Со второго этажа быстро спускается отец, на ходу поправляя запонки в манжетах своей рубашки.
— Если бы ты вела себя хорошо, то и тебя бы взяли, но ты ведешь себя как последняя *лядь, — он со мной груб. — Поэтому остаешься дома, за тобой будет присматривать Роберт. Надеюсь, к нашему возвращению, вы поладите. И в феврале или марту мы сыграем свадьбу.
Он таких откровений у меня челюсть отвисла.
— И сними эти чертовы тряпки! — орет отец, указывая на мое кожаное платье. — Вырядилась, да так на трассе прошмандовки одеваются. Не дай бог перепутают тебя с ними.
Я молча иду мимо родителей. Не пререкаюсь. У них морды перекосило. Смотрят мне в след, чувствуя измену, только где, они пока не знают.

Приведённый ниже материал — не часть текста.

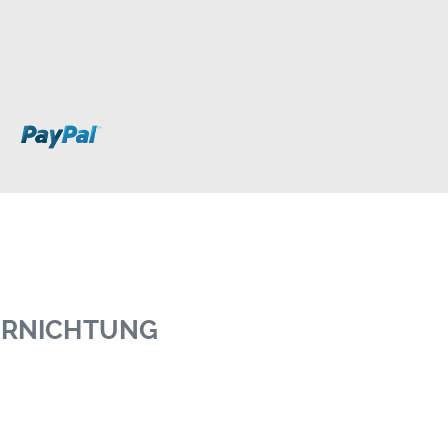
VERNICHTUNG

Внутри у меня шторм в девять баллов, и мне лучше молчать, иначе польется говно, всех забрызгает. Поэтому прохожу молча мимо родственников, а поднимаясь на второй этаж, слышу сзади голос отца.
— Прислугу мы отпустили, к тебе кухарка будет приходить на два часа, да раза два придет горничная убраться.
Отлично! Просто отлично! Дом в моем распоряжении.
Я быстро поднимаюсь на верхний этаж. Пошли они к…
Не хочу даже прощаться.
— Анжелика, ты нас даже не поцелуешь на прощание, — нараспев говорит мать.
— Нет! — рявкаю на нее уже со второго этажа. — Не-на-ви-жу!
Мои родители уже привыкли к моим вывертам, поэтому просто пожимают плечами. Внизу еще долго стоит шум, двигают чемоданы. Затем приходит охранник и водитель. По сквозняку понимаю, что это выносят скарб моих родителей. Те не ездят, как добры люди, с одним чемоданчиком. Штук шесть или восемь. А прилетают обратно еще с десятью. У нас кладовка вся уставлена чемоданами. Маман в поездках успевает накупить всякого барахла.
Но вот внизу наступает тишина.
Ко мне в комнату стучит горничная и предлагает спуститься в столовую на ужин.
Ужинаю одна за большим столом. Белая скатерть, ваза тонкого китайского фарфора, изысканная и утонченная, в ней три веточки орхидей. Такие белые и нежные, что невольно становится жаль эти прекрасные цветы.
Кухарка ставит передо мной тарелку с позолотой. Сегодня на ужин рыба под сливочным соусом со спагетти.
— Будут еще какие-нибудь пожелания? — дежурно произносит она. — Может нарезку подать?
— Нет, ничего не надо, — устало произношу я.